YOUR INSTRUCTIONS – Take the lines below from the one with "在没有电的时代，眼睛会在适当的时间感知到黑" through the one with "Temperatura" and print only them, exactly. Don't print the pictures.
(Beginning of EXTRACTED ENTRIES)
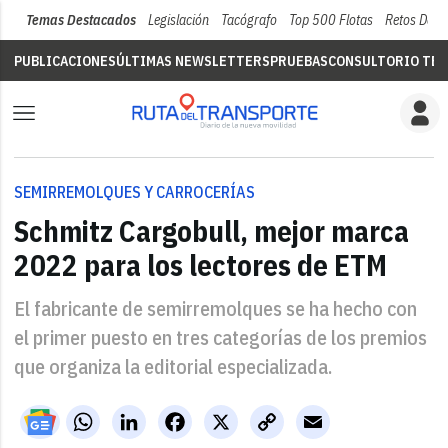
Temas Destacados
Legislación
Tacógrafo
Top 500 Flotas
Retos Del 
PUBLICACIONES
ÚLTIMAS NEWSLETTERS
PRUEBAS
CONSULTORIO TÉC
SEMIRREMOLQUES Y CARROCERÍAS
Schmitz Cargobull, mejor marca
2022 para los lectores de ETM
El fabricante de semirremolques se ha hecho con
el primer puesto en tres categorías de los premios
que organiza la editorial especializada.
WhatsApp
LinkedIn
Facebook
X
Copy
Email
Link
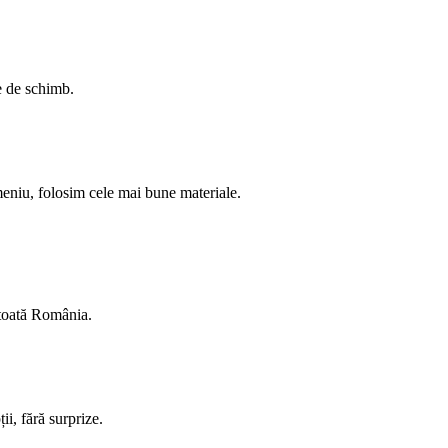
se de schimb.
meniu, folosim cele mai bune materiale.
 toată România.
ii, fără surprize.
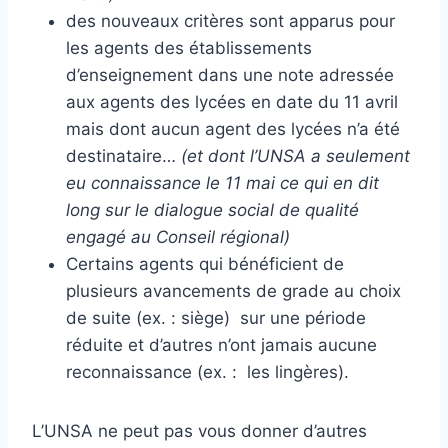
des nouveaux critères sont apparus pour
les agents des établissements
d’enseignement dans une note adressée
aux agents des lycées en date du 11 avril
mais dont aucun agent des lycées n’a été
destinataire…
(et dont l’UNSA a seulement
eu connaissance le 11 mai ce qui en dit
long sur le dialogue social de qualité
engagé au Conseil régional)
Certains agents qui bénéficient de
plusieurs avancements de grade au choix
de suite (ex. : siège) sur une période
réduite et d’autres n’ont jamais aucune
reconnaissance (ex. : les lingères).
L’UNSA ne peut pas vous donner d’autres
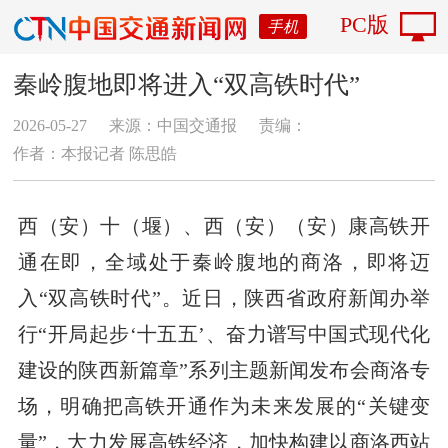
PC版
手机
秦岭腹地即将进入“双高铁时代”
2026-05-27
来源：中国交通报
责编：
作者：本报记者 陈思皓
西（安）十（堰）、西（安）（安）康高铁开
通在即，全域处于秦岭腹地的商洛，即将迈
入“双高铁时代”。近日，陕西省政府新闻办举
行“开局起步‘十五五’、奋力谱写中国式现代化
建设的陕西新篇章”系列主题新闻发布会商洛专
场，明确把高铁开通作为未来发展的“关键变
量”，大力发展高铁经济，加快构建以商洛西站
(End of EXTRACTED ENTRIES)
(Beginning of EXTRACTED ENTRIES)
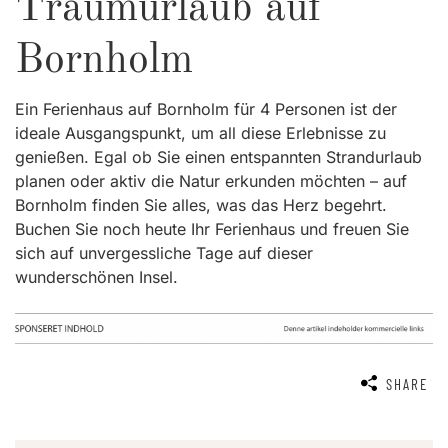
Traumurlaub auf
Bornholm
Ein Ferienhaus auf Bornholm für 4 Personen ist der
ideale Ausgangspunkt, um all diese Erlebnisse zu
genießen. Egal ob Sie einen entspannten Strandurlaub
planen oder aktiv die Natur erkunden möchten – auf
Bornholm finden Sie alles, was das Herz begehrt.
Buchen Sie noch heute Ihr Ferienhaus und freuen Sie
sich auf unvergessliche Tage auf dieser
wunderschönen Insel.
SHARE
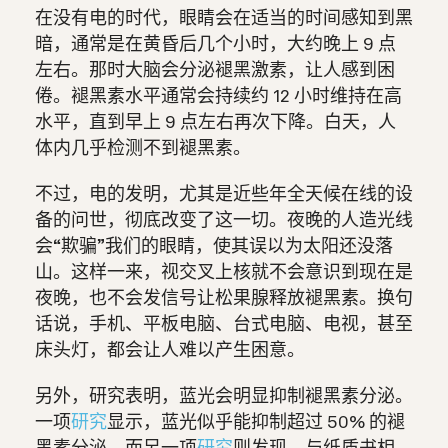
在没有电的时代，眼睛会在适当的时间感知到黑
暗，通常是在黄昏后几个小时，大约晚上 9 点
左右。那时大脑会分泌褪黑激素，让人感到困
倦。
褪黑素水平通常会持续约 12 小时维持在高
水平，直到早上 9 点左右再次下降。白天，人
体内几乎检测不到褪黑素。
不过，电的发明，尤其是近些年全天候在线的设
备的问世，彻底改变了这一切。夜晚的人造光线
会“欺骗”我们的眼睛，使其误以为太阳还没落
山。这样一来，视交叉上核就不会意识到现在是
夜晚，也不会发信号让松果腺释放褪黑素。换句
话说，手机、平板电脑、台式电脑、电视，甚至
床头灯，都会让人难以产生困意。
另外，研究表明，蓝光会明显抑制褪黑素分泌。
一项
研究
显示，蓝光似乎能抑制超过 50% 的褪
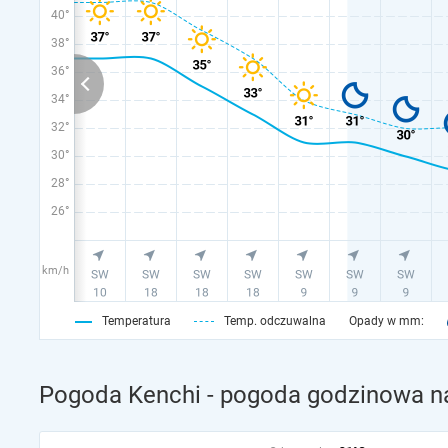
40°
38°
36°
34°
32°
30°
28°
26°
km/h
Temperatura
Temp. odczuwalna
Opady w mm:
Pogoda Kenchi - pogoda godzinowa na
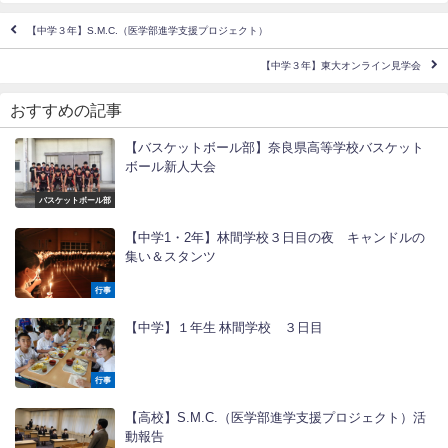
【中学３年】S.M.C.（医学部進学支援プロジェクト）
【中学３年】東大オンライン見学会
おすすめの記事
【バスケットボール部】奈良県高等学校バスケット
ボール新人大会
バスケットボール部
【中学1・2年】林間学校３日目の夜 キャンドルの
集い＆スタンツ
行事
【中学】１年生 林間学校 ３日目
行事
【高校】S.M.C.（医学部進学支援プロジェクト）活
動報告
(End of EXTRACTED ENTRIES)
OUTPUT OF THE TASK –
在没有电的时代，眼睛会在适当的时间感知到黑
暗，通常是在黄昏后几个小时，大约晚上 9 点
左右。那时大脑会分泌褪黑激素，让人感到困
倦。
褪黑素水平通常会持续约 12 小时维持在高
水平，直到早上 9 点左右再次下降。白天，人
体内几乎检测不到褪黑素。
不过，电的发明，尤其是近些年全天候在线的设
备的问世，彻底改变了这一切。夜晚的人造光线
会“欺骗”我们的眼睛，使其误以为太阳还没落
山。这样一来，视交叉上核就不会意识到现在是
夜晚，也不会发信号让松果腺释放褪黑素。换句
话说，手机、平板电脑、台式电脑、电视，甚至
床头灯，都会让人难以产生困意。
另外，研究表明，蓝光会明显抑制褪黑素分泌。
一项
研究
显示，蓝光似乎能抑制超过 50% 的褪
40°
38°
36°
34°
32°
30°
28°
26°
km/h
Temperatura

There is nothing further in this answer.